Когда мне все стало ясно, я по совершенно необъяснимой причине почувствовал себя виноватым. В памяти всплывали все случаи, когда он бывал ласков со мной, выказывал расположение или снисхождение. Я всегда чувствовал себя в неоплатном долгу перед ним, и это, в свою очередь, меня злило. «Ведь я не обязан ему ничем, — гневно говорил я себе. — А если он столько времени ошибался во мне, так это его дело, моей вины здесь нет!» Но от этого ощущения было не так-то легко отделаться. Меня мучило сознание того, что я стал причиной его неудачи, и последние слова Рэйфа не давали мне покоя. А потом мое сознание повернулось самым неожиданным образом, и я стал перебирать в уме его многочисленные достоинства — безудержную храбрость, справедливость, внимание к мелочам, живой ум, стойкость к превратностям судьбы и даже тот факт, что он, когда хотел, становился несравненным менестрелем. Я всегда относился к нему ровно, никогда не впадал в состояние поклонения герою, чем страдали самые разные люди. В великие дни его побед и громких подвигов я ликовал вместе со всеми, но какая-то часть моего сознания не разделяла всеобщих восторгов. А в дни поражения, да еще когда обнажилась его роковая слабость, на него обратилось мое проклятое искусство миннезингера; теперь я видел в нем великого человека, героя — отвергнутого маленьким, сопливым, стыдливым лютнистом.

Я не мог объяснить, в чем моя вина перед ним, но однажды вечером, уже почти засыпая, вдруг, потрясенный, понял, почему стал безоговорочно обожать Ричарда.

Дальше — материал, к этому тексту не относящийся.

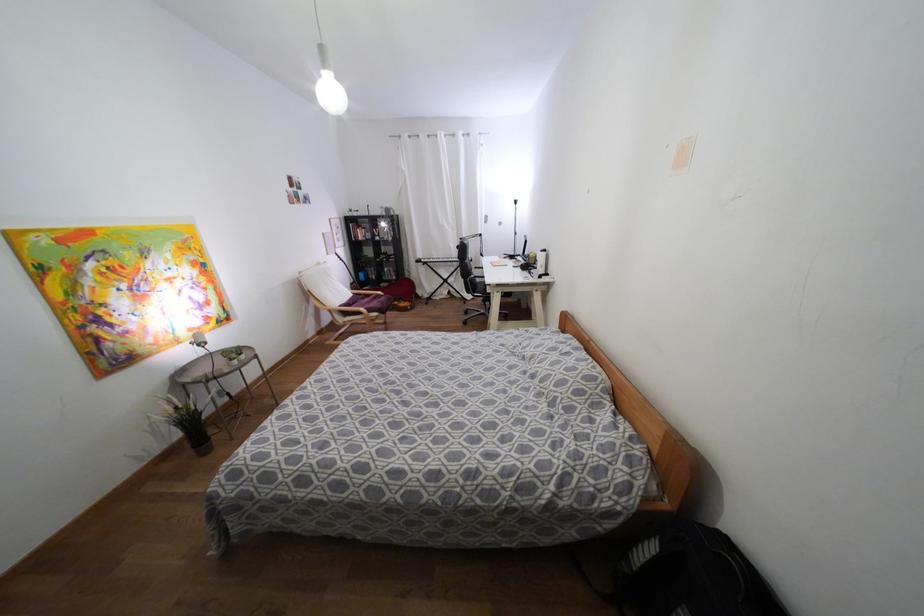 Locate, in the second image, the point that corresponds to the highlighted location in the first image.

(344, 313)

Все было очень просто: ушла ревность, только и всего. В глазах всего мира он был мужем Беренгарии, но она никогда не могла принадлежать ему, как женщина должна принадлежать мужчине. Он не мог любить ее больше, чем я. Поэтому мое тело могло простить его, а значит, и мой ум мог признать, что он лучший рыцарь из всех, самый умудренный военачальник и величайший менестрель своего времени.

После этого болезненное чувство вины только усилилось.

Мы ехали вместе. Отношения наши были весьма прохладными, обоих мучила какая-то недосказанность, и мы избегали встречаться взглядами. Все три дня в пути от Силиции мне не давал покоя вопрос — не предпочел ли бы он ехать дальше без меня.

— Видит Бог, нет, мой мальчик, — ответил он, когда я спросил его об этом. Наверное, эта малоприятная ситуация была для него не внове. Ему было уже за тридцать, и он, вероятно, получал нередко подобные отказы.

Мы въехали на территорию Штирии, погода испортилась, и яростный, пронизывавший до костей ветер бросал нам в лицо струи дождя со снегом. Нам пришлось оставить привычку спать в любом месте, под каким-нибудь самодельным укрытием, и ночевать на постоялых дворах, неизменно ужасно грязных и несообразно дорогих. Для меня стало проблемой размещение на ночлег. Очень часто нам предоставляли лишь одну кровать, и крайне редко в комнате был третий постоялец. Ричард, наверное, догадывался о моих затруднениях и всегда делал вид, что неимоверно устал, зевая, потягиваясь и заявляя, что уснет мертвецким сном, едва коснувшись подушки.

Однажды, в разговоре в пути, я коснулся вопроса об армейской дисциплине и всплыло слово «насилие» — в сексуальном смысле.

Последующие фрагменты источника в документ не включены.